For pupils with SEND the rehearsal of declarative and procedural knowledge is recommended along with teaching them the facts in a planned and systematic way. Research evidence suggests that pupils with SEND should be given more time to complete tasks rather than different tasks in order to commit core facts and methods to long-term memory. Textbooks are promoted as being particularly important for low attainers.


Consolidation

There have been times in the past when teachers were afraid to refer to “consolidation”. The review accepts that there should be opportunities for pupils to rehearse what they have learnt and that practice is a key component of any maths curriculum.

They describe this as the transfer of initial moments of success, realisation and understanding into long-term memories.
It is suggested that homework assignments can be a useful tool in ensuring that there is sufficient practice of key concepts learnt and that teachers should be encouraged to set pupils tasks that enable them to rehearse facts, methods and strategies.

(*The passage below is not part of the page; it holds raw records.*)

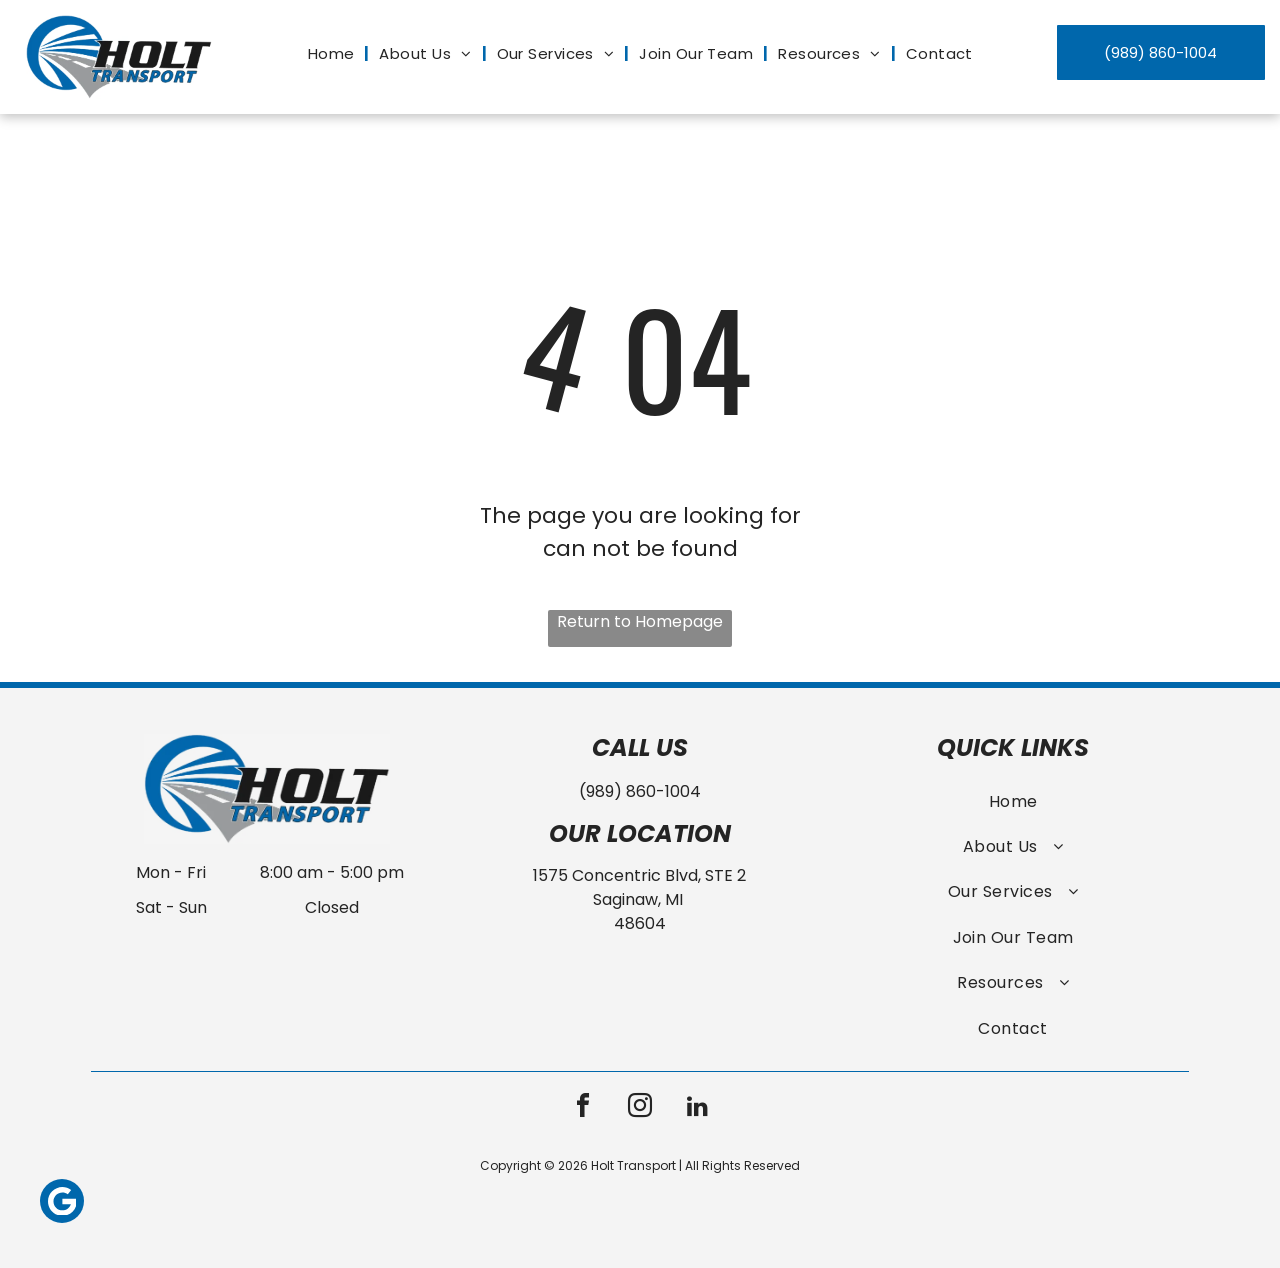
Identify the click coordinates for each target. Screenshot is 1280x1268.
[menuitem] (334, 54)
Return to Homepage (640, 621)
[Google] (62, 1203)
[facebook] (583, 1108)
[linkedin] (697, 1108)
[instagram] (640, 1108)
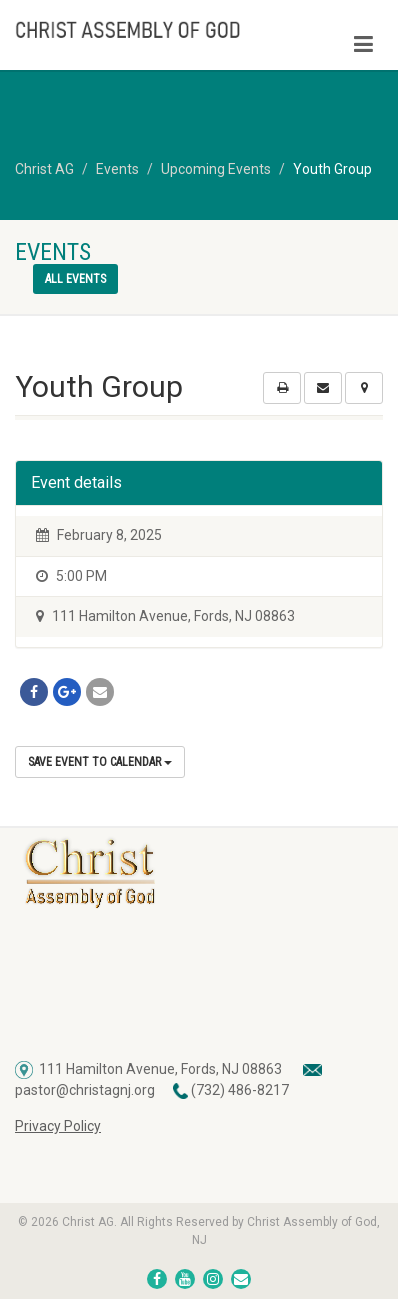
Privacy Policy (58, 1126)
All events (75, 279)
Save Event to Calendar (100, 762)
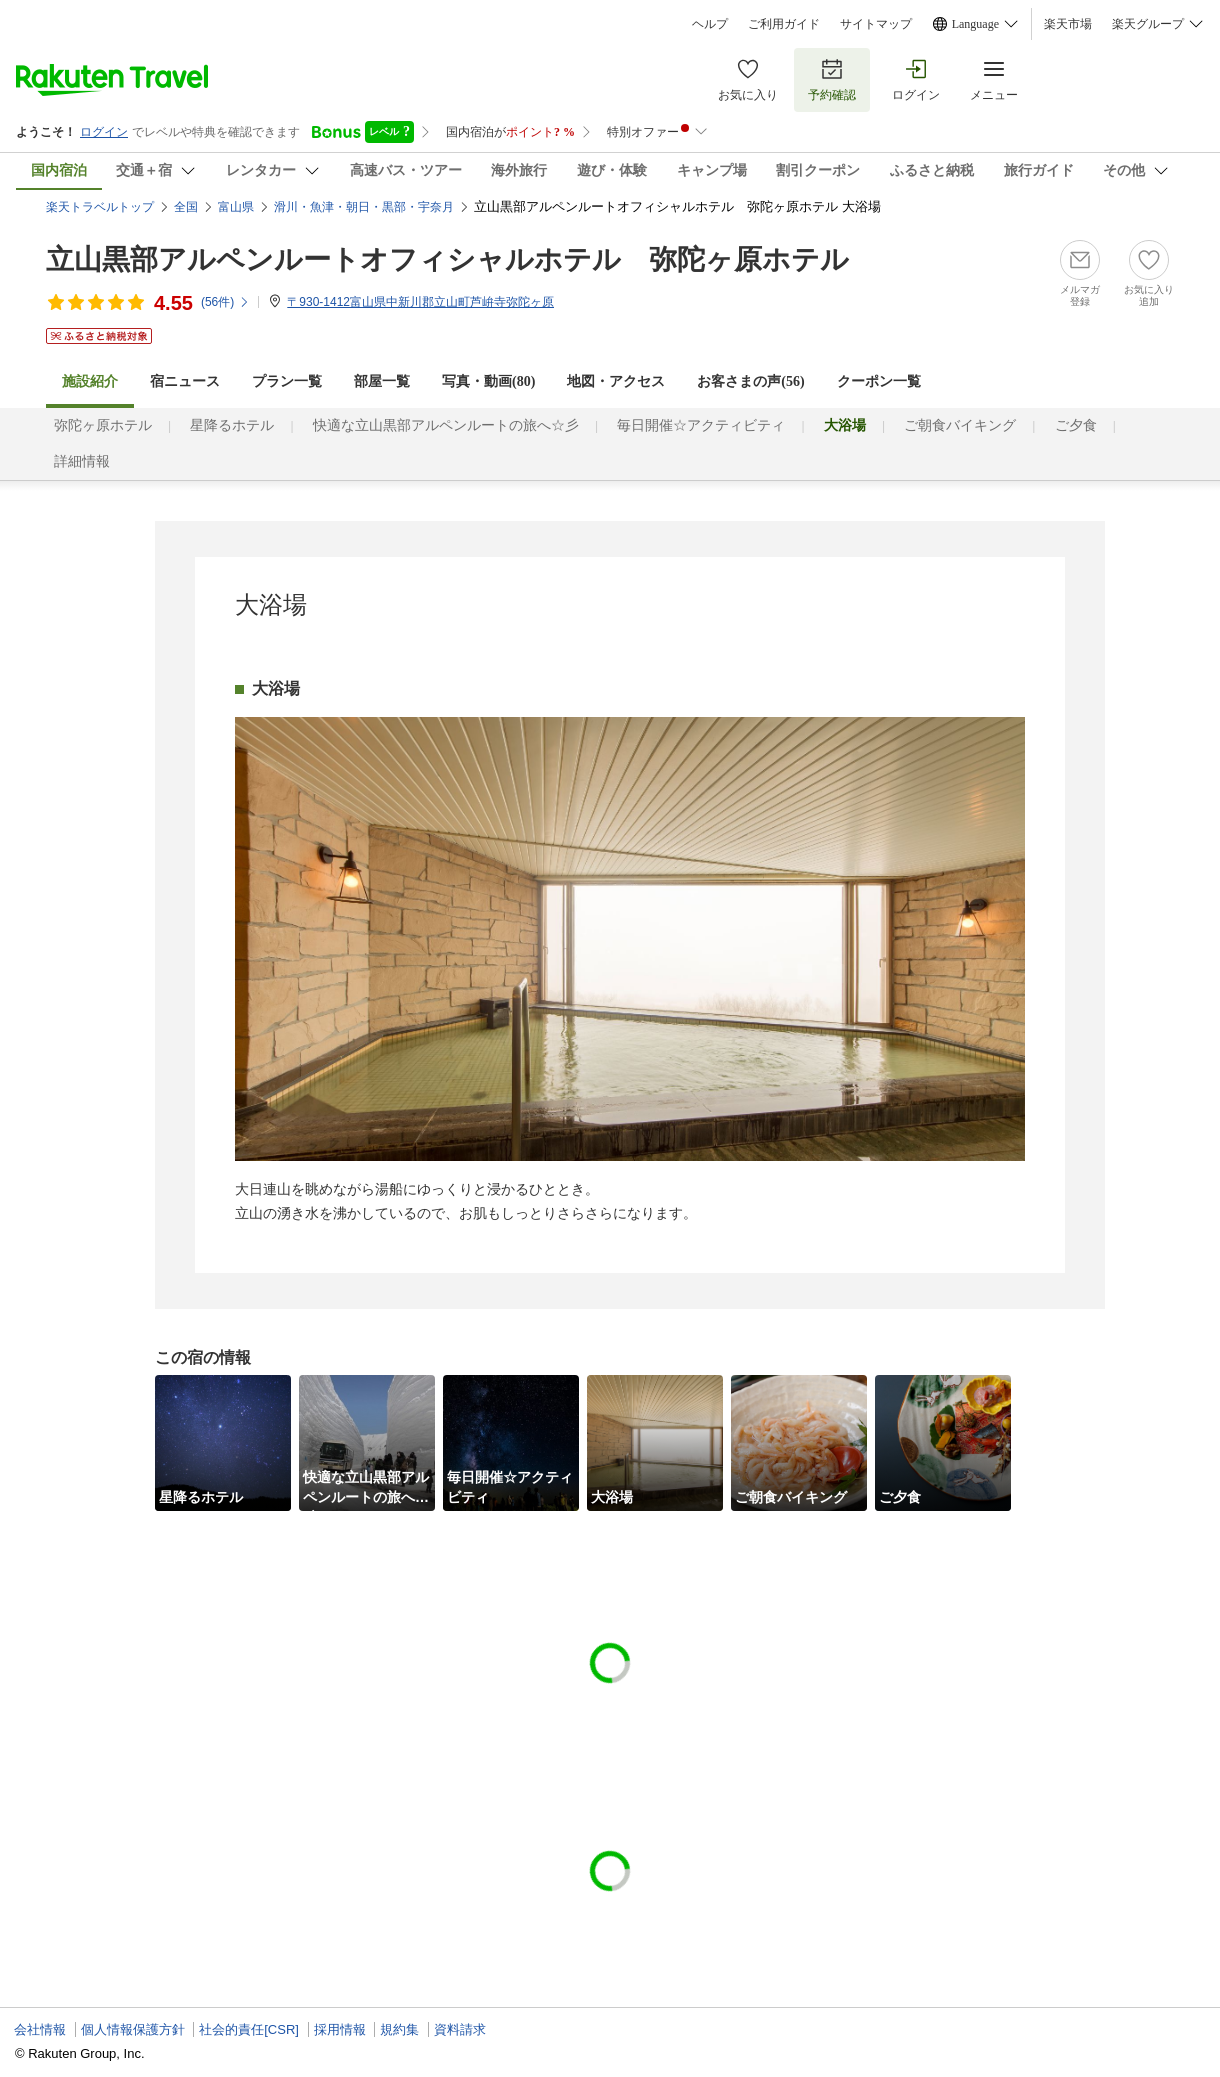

Rehearsal for younger pupils can include games, songs, dominoes, counting sequences and be assisted through the use of computers.


Assessment

The review suggests that a mixture of approaches is ideal with regular tests of recently taught content alongside a final summative assessment. It is important that pupils are able to achieve a degree of proficiency so that they experience success in testing and are motivated to continue.

They refer to the importance of “low-stakes” testing which is more closely aligned with recently taught content. This might be timed to encourage the automatic recall of facts. Consideration should be given to the setting of stories and problems so that language is not a barrier.


Teacher training

There is an emphasis on teachers working together sharing ways of teaching within a framework of a school-wide approach. Young maths teachers should:

  • Have opportunities to observe and be mentored by experienced and successful teachers of maths.
  • Be provided with sequenced schemes and systematic plans supported by textbooks and teacher notes.
  • Have opportunity to engage in collaborative planning with more experienced and successful maths teachers.


Drawing comparisons

Research referred to in the review looks to the success of Asian countries and their level of maths fluency. The link is made to the methods they use. However, no strategy is directly transferable from one country to another. The impact of culture, history and expectations are important and must be given full recognition for the role that they play. Using this research review as their benchmark, it will be interesting to see how Ofsted reports on maths education during its school inspections in the coming months.

  • Suzanne O’Connell is a freelance education writer and a former primary school headteacher.